'The Magicians' Season 1 - TV Review

The Magicians starts with a blatant reference to C.S. Lewis' Narnia series: our somewhat neurotic hero Quentin Coldwater (Jason Ralph) is a huge fan of a book series called Fillory and Further where three people (in their teens) find their way to another world - called "Fillory" - by stepping into a grandfather clock. I haven't read the books this is based on, but the author Lev Grossman has acknowledged The Lion, the Witch and the Wardrobe as a huge influence; so it would seem this is both intentional and originating with the author (rather than the TV writers). By the end of the first episode, the references to Harry Potter have also been made abundantly clear, as Quentin is singled out by "The Beast," the evil dude who already knows the name of our magical freshman. But he's already got a sidekick, an attractive young woman who knows a lot more about magic than he does: her name in this series is Alice (Olivia Taylor Dudley), but the name "Hermione" might understandably slip into your mind. But to make sure we know it's NOT Harry Potter, two people have sex (floating in the air) by 30 minutes into the first episode.

And thus we have the reviews that say "Harry Potter for adults." What they don't say is "Really - this is Harry Potter, just with some adult elements. And better written."
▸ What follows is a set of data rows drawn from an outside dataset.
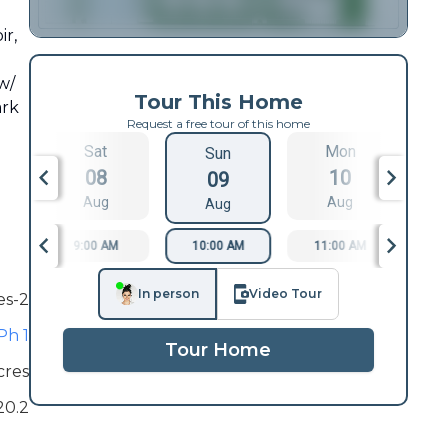
ir,
w/
Tour This Home
ark
Request a free tour of this home
Sat
Mon
Sun
08
10
09
Aug
Aug
Aug
9:00 AM
10:00 AM
11:00 AM
1
In person
Video Tour
es-2
Ph 1
Tour Home
cres
20.2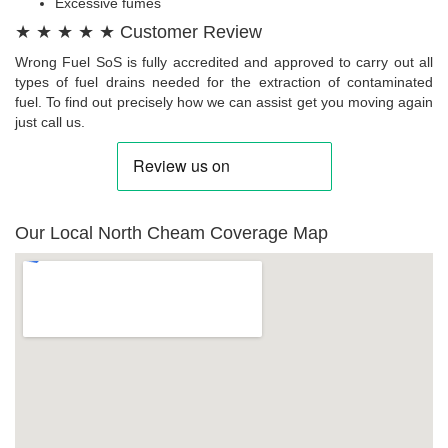
Excessive fumes
★ ★ ★ ★ ★ Customer Review
Wrong Fuel SoS is fully accredited and approved to carry out all
types of fuel drains needed for the extraction of contaminated
fuel. To find out precisely how we can assist get you moving again
just call us.
Our Local North Cheam Coverage Map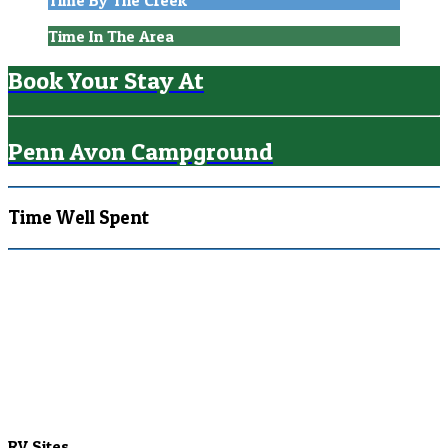
Time By The Creek
Time In The Area
Book Your Stay At
Penn Avon Campground
Time Well Spent
RV Sites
The falling-out between Quentin and Julia (played by Stella Maeve, Julia had been Quentin's best friend since childhood) in episode 3 was a huge problem for me: the series started so well, and that simply didn't fit. I get that both of them are messed up, but they'd been inseparable friends since childhood and to both lay into each other like that didn't seem likely to me. As we progress it becomes clear that needed to happen for future events, but it didn't really sell me on that when so much of the rest of it has such better human interactions ... I'm also really not a fan of Stella Maeve's acting.

Another Harry Potter similarity: the attitude about magic is "mess with this shit and you die ..." which I have a lot less problem with at the University level, so Brakebills University makes more sense to me than Hogwarts high-school equivalent. Harry Potter expects adult-level responsibility out of children, which never made sense.

But then there's the ending: after 13 episodes of roughly 50 minutes each, they don't wrap anything up. In fact, they leave everyone's lives far more miserable, with most of our main characters mangled and dying. I have a MAJOR issue with cliffhangers. This was also the terminal deal with Julia's character: what she does in this episode caps the least believable story arc of any of our main characters with another choice I failed to believe, leaving me, in combination with the cliffhanger, with zero interest in going on with the series.